Problem to work on => Every line from the one with "Solo le enviaremos publicidad con su" to the one with "a los artículos", including those two, is to be copied exactly; all other lines of the entries below are left out.

Available data START

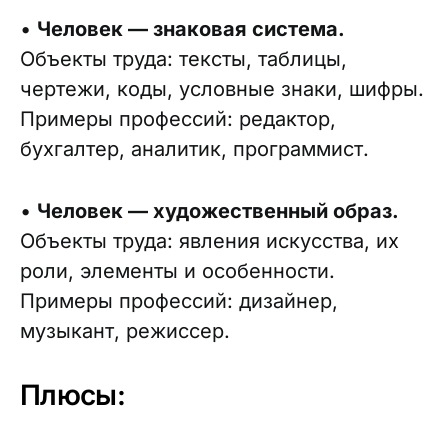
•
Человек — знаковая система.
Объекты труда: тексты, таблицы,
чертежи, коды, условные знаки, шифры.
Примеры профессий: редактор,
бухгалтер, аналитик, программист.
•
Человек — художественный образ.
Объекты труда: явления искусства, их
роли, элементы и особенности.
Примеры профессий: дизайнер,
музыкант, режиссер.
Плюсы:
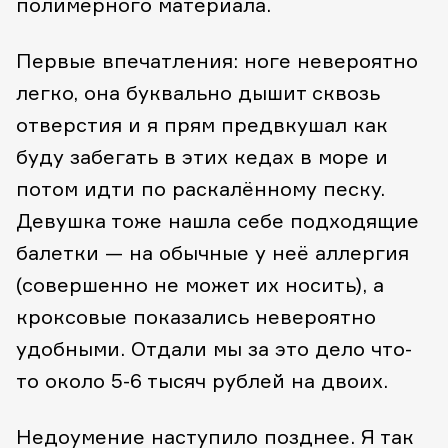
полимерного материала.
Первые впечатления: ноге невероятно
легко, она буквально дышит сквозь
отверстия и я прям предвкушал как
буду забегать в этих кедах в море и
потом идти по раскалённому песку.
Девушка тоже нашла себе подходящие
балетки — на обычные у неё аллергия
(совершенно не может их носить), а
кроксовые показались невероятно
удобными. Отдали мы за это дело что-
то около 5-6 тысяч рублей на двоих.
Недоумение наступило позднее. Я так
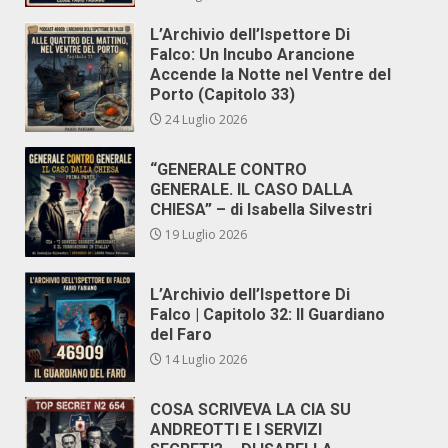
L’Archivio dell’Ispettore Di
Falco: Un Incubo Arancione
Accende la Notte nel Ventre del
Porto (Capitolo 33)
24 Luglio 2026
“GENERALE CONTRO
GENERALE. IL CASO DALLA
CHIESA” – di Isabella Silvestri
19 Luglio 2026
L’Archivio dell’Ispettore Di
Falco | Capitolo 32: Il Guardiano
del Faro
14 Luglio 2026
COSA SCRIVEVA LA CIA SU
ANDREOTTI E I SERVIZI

Available data END
Available data START

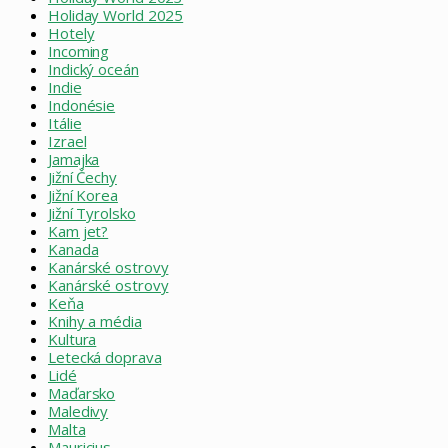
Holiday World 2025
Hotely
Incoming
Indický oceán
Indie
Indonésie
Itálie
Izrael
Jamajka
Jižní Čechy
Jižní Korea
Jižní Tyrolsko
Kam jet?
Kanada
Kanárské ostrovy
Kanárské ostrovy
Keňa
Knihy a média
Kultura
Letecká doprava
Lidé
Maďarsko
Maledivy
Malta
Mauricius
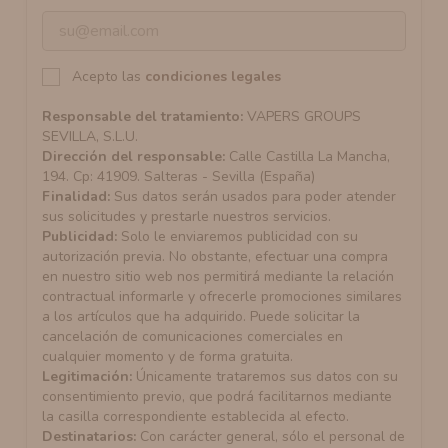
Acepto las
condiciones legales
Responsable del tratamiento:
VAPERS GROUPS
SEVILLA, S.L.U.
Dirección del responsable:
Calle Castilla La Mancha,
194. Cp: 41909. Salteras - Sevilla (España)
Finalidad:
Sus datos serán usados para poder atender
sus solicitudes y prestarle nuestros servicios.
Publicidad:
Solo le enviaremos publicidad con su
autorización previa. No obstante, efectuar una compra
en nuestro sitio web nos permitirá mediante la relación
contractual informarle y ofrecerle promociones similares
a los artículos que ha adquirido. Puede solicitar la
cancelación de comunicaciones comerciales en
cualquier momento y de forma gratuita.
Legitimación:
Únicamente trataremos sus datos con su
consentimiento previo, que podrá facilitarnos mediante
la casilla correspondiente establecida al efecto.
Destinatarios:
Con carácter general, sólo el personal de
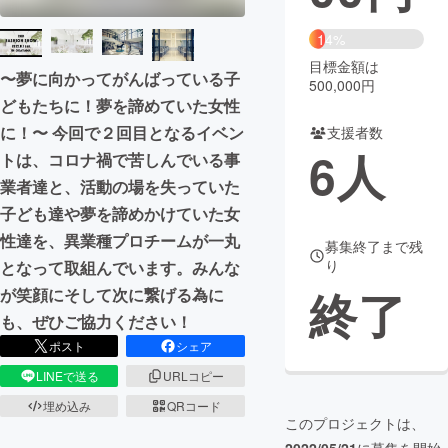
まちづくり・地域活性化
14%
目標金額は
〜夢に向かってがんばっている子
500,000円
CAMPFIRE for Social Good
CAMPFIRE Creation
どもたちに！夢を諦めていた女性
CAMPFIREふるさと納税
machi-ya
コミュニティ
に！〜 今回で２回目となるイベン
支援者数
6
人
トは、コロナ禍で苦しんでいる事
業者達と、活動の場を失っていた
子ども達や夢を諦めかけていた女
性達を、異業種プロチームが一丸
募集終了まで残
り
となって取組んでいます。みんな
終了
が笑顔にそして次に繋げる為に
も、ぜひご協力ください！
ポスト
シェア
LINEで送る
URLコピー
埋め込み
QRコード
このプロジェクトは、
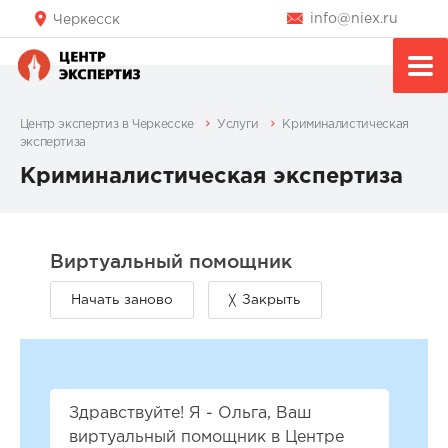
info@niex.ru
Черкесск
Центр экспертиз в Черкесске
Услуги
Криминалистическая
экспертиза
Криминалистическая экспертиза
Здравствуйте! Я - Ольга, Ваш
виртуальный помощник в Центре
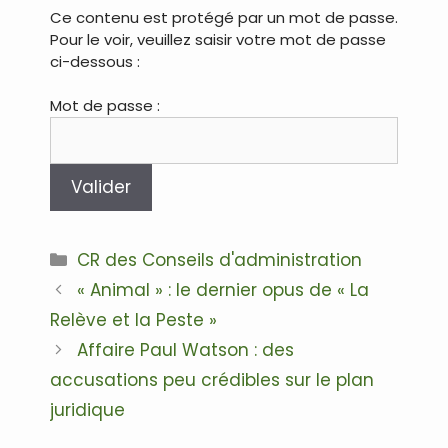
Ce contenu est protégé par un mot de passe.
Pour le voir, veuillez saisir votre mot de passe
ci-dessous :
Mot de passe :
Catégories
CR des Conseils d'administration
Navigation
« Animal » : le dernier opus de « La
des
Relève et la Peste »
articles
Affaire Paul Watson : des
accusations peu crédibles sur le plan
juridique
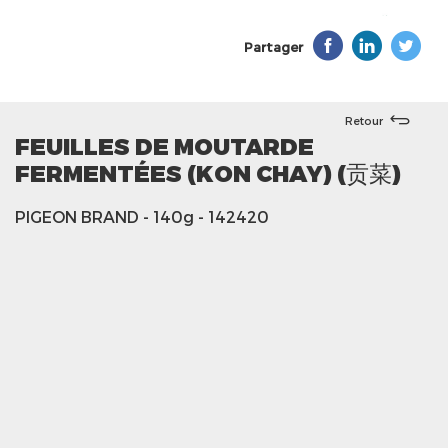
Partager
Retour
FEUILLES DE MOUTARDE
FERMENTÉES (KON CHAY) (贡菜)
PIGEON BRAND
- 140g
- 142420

Available data END
Available data START

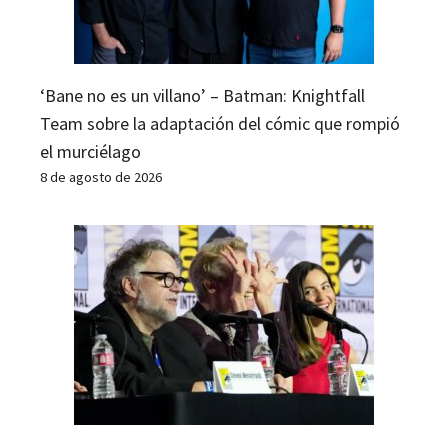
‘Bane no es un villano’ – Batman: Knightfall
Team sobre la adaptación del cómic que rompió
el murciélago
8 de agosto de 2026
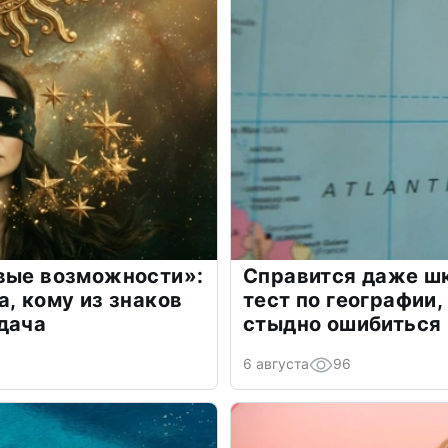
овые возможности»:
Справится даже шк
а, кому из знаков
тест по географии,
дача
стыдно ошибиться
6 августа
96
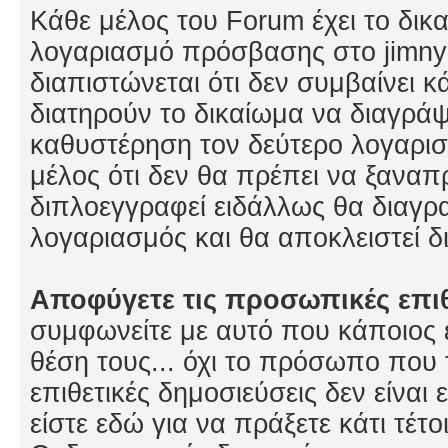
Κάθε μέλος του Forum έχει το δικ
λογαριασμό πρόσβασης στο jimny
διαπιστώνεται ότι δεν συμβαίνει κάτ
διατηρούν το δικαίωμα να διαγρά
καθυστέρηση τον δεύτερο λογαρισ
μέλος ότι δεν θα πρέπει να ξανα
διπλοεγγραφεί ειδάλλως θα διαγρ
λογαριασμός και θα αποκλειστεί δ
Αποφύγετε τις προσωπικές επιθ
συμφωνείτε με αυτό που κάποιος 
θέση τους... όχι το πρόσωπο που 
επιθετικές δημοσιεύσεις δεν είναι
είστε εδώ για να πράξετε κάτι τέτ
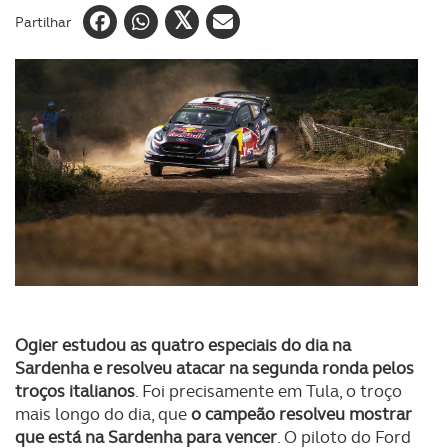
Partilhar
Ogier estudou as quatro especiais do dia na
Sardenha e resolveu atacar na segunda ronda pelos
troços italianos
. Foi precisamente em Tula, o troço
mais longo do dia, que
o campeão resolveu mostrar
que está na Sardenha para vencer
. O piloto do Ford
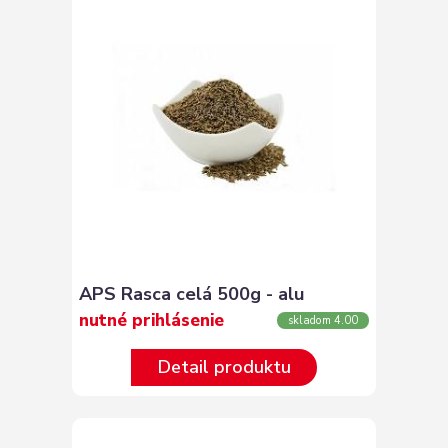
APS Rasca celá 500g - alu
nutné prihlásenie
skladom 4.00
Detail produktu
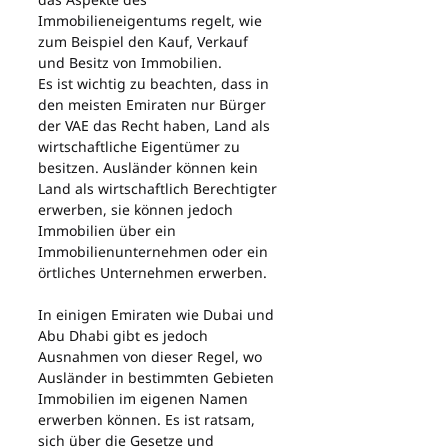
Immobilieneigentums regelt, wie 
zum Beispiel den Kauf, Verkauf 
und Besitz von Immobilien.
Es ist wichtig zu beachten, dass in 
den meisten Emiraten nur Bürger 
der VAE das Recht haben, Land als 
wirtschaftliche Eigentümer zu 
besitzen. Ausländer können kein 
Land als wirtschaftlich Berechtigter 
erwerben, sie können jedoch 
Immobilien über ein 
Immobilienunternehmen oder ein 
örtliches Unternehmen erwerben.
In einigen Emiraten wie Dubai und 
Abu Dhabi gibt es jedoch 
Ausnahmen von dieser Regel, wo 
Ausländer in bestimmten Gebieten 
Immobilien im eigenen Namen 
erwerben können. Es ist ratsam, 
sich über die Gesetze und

Available data END

Solution to this exercise =>
Solo le enviaremos publicidad con su
autorización previa. No obstante, efectuar una compra
en nuestro sitio web nos permitirá mediante la relación
contractual informarle y ofrecerle promociones similares
a los artículos que ha adquirido. Puede solicitar la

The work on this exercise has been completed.